Tal vez todo se reduce a que estamos viviendo tiempos de incuria, definida en el diccionario como abandono o falta de cuidado. Es decir, dejadez. Nuestro vocabulario se va simplificando, se acorta en variedad y nos faltan palabras para conceptuar lo que está ocurriendo; igual por ello no somos capaces de remediarlo.
Esa apatía o desidia parece extenderse desde el cuerpo político al cuerpo social como un tumor en fase avanzada. Y, así, por ejemplo, perdemos precisión y rigor en el pensamiento de base (solo hay que navegar un minuto por alguna de las redes sociales, o fijarse en una gran cantidad de los libros que se publican); a partir de ahí, vendría todo lo demás, o tal vez lo demás sea causa de este otro mal del raciocinio, que no lo tengo claro.
La incuria en el cuerpo político, o más bien en los políticos, podría ser secuela de la oclocracia que nos invade, que provendría, por su parte, del método utilizado para seleccionar a quienes gestionan nuestros asuntos. No me refiero al voto, sino a algo más sutil y endiablado, porque los hombres y mujeres a los que votamos o no votamos han llegado ahí por la selección natural, o lucha por la vida, dentro de sus partidos o agrupaciones electorales, lo que no garantiza el éxito de los más honestos, sino más bien de los competidores sin demasiadas barreras morales.
En relación con ello, y ya en tiempos de la “Transición”, alguien, en una especie de tertulia universitaria, propuso que nuestros representantes se eligiesen por sorteo rotatorio, pero fue apabullado por quienes defendían la llegada a las instituciones de gentes con contenido político, esto es, delimitados a través de la partitocracia. Nunca las élites políticas, ni las de aquí ni las de allá, destacaron por la excelencia, pero no hay duda de que el nivel ha bajado exponencialmente en solo dos o tres décadas. ¿Consecuencia? La incuria o inacción, que se ha ido instalando como modo de actuación cuando surge un problema grave; acostumbrados a la pura propaganda y al postureo ideológico, así como a que las cosas vayan fluyendo por sí solas, aunque luego quienes así operan se apropien de los resultados cuando se presentan propicios, los dirigentes de la cosa pública se ven rebasados si, de pronto, hay que solucionar problemas reales. Se ponen entonces de perfil o muestran una expresión de incredulidad, como preguntándose: ¿pero es que tendríamos que hacer algo? No es nuevo; se atribuye al viejo Giulio Andreotti aquello de que “gobernar no consiste en solucionar problemas, sino en hacer callar a los que los provocan”.
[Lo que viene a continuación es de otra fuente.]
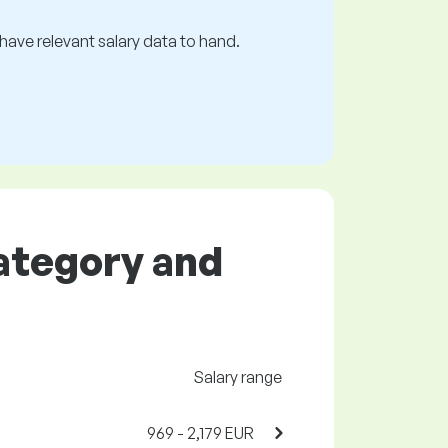
s have relevant salary data to hand.
category and
Salary range
969 - 2,179 EUR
Dicha incuria se extiende al resto del cuerpo social, cuya dejadez respecto a lo que pasa es creciente. Vivimos el tiempo de cada día adaptándonos a un entorno político y social de calidad menguante y vamos dejando que el declinar vaya fluyendo, tal vez por pereza o idiosincrasia, no lo sé. Pero todos somos responsables. Aquellos que rigen Estados y administraciones nos representan no solo desde el punto de vista jurídico-político o legal, sino también como expresión y reflejo nuestro, pues de entre nosotros emanan; si tienden a la incuria, e incluso a la corrupción, es porque tendemos, en general, a la incuria y la corrupción. No es que tengamos los gobernantes que merecemos, es que ellos son nosotros. Así pues, la desgana del cuerpo social empieza a estar en el origen de la del cuerpo político; quizá en un principio hubo eso que llaman retroalimentación, pero, ahora mismo, empezamos a ser culpables.
Thomas Jefferson, al igual que otros ilustrados y que otros padres de la democracia americana, desconfiaba tanto del pueblo como de sus gobernantes. Dejó escrito: “Ahí donde cada hombre tome parte en la dirección de su república de distrito, o de algunas de las de nivel superior, y sienta que es partícipe del gobierno de las cosas no solamente un día de elecciones al año, sino cada día; cuando no haya ni un hombre en el Estado que no sea un miembro de sus consejos, mayores o menores, antes se dejará arrancar el corazón del cuerpo que dejarse arrebatar el poder por un César o un Bonaparte”.
No parece nuestro caso, ni lo preponderante en las democracias actuales. Estamos a otras cosas y dejamos la tramitación de lo público y colectivo a los especialistas o políticos. Además, no se advierte que haya hoy césares ni bonapartes; más bien, mediocres aprendices de dictador nacidos de la oclocracia gracias a la dejadez y a la incuria ya citadas.